A headset extension cord is multitudinous and interrelated. Sound systems are used to associated to connect one element of a home sound system to another. Create an interrelated extension to learn basic binding and electronics skills by yourself, and have all that you need to set up the wiring of your own home theater. You just need only three wires to make your headset extension easily at home. One wire transmits the left channel, the other transfers the right channel, and the third into the ground.
Method Of Making Headphone Extention Cable
Here you go through all the steps. Follow them carefully and make your own extension cable. CLICK HERE for the best 8 headphone extension cables.
Cut down 1/2 inch of insulation from both sides of a three-conductor cable. Cut the three wires inside once they lay bare. Then, plug in the soldering iron.
Next, take heat shrink and slip two pieces of it onto the cable. Make sure you place them in the middle so the soldering iron doesn’t cause them to prematurely shrink because of the heat.
Unscrew the male and female 3.5mm jacks, revealing the terminals inside. Slide the housings onto the cable. The longest terminal which connects to the ground is the “sleeve”. The middle length terminal which connects the right channel is the “ring”. The shortest terminal that connects the left channel is the “tip”.

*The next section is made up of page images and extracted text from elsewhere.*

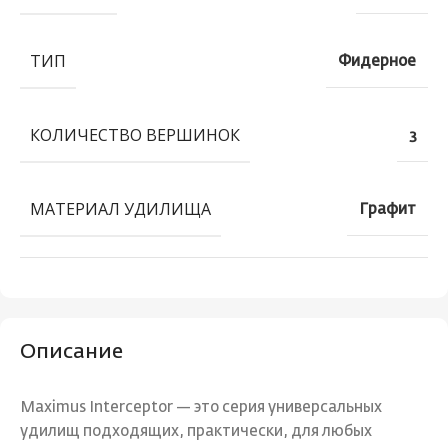
ТИП
Фидерное
КОЛИЧЕСТВО ВЕРШИНОК
3
МАТЕРИАЛ УДИЛИЩА
Графит
Описание
Maximus Interceptor — это серия универсальных
удилищ подходящих, практически, для любых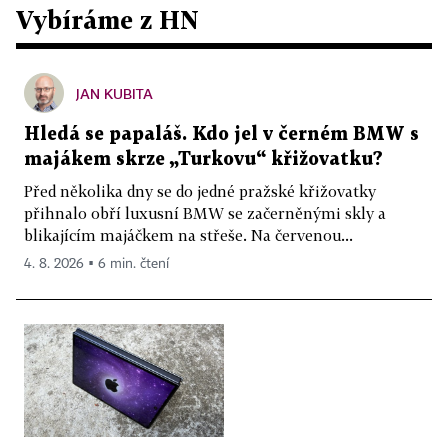
Vybíráme z HN
JAN KUBITA
Hledá se papaláš. Kdo jel v černém BMW s
majákem skrze „Turkovu“ křižovatku?
Před několika dny se do jedné pražské křižovatky
přihnalo obří luxusní BMW se začerněnými skly a
blikajícím majáčkem na střeše. Na červenou...
4. 8. 2026 ▪ 6 min. čtení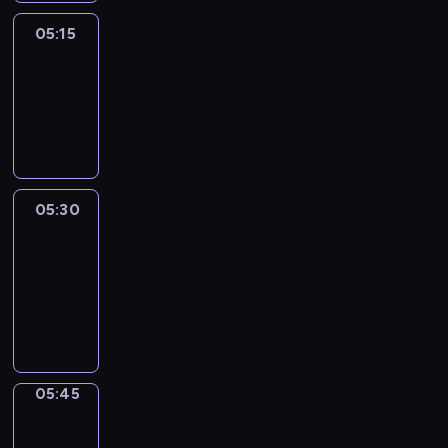
05:15
Reporters
05:15
-
05:30
program
informacyjny
05:30
Le
journal
05:30
-
05:45
program
informacyjny
05:45
Focus
05:45
-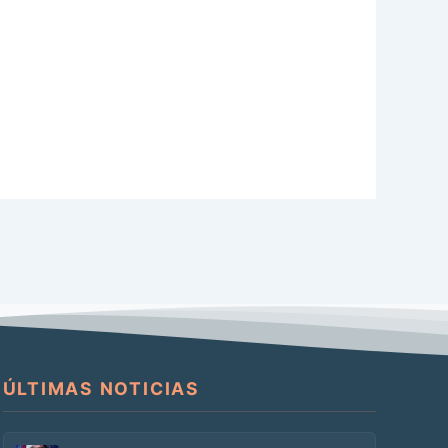
ÚLTIMAS NOTICIAS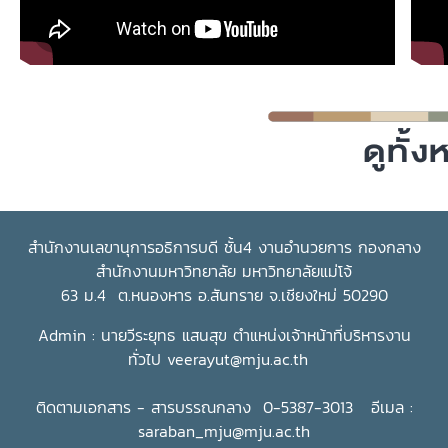
อุทิศตนตลอดเส้นทางการทำงานเพื่อยกระดับการศึกษา พัฒนา
ภาคการเกษตร เสริมสร้างความเข้มแข็งของชุมชน และขยายเครือ
ข่ายความร่วมมือในระดับนานาชาติ อันนำมาซึ่งการยอมรับในระดับ
ภูมิภาค และสร้างชื่อเสียงและความภาคภูมิใจให้แก่มหาวิทยาลัยแม่
โจ้และประเทศไทย
สำนักงานเลขานุการอธิการบดี ชั้น4 งานอำนวยการ กองกลาง
สำนักงานมหาวิทยาลัย มหาวิทยาลัยแม่โจ้
63 ม.4 ต.หนองหาร อ.สันทราย จ.เชียงใหม่ 50290
Admin : นายวีระยุทธ แสนสุข ตำแหน่งเจ้าหน้าที่บริหารงาน
ทั่วไป
veerayut@mju.ac.th
ติดตามเอกสาร - สารบรรณกลาง 0-5387-3013 อีเมล :
saraban_mju@mju.ac.th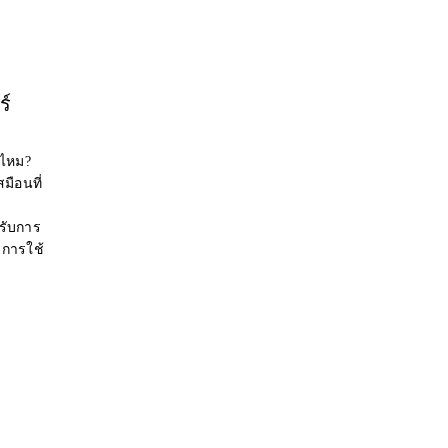
ร์
่ไหม?
มือนที่
รับการ
การใช้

Later choose a wire and around the 3.5mm male jack’s sleeve, wrap the bare copper whilst wrapping the other side of the wire around the female 3.5mm jack’s sleeve. Then wire the male’s ring to the female’s ring and the male’s tip to the female’s tip.
Melt some solder onto the soldering iron. This will check the temperature and help the solder flow.
Put the soldering iron under the male jack’s sleeve, and add up a small amount of solder on top of it. As soon as you remove the soldering iron, there should be a shiny joint left behind. Next, solder each wire to each terminal.
Wrap any bare copper you can see, attached to the tips and rings of both jacks nicely with good quality electrical tape to block off short-circuits. Screw the housing back onto the jacks.
Slide a piece of heat shrink over the housing of each jack and heat them well with the heat gun.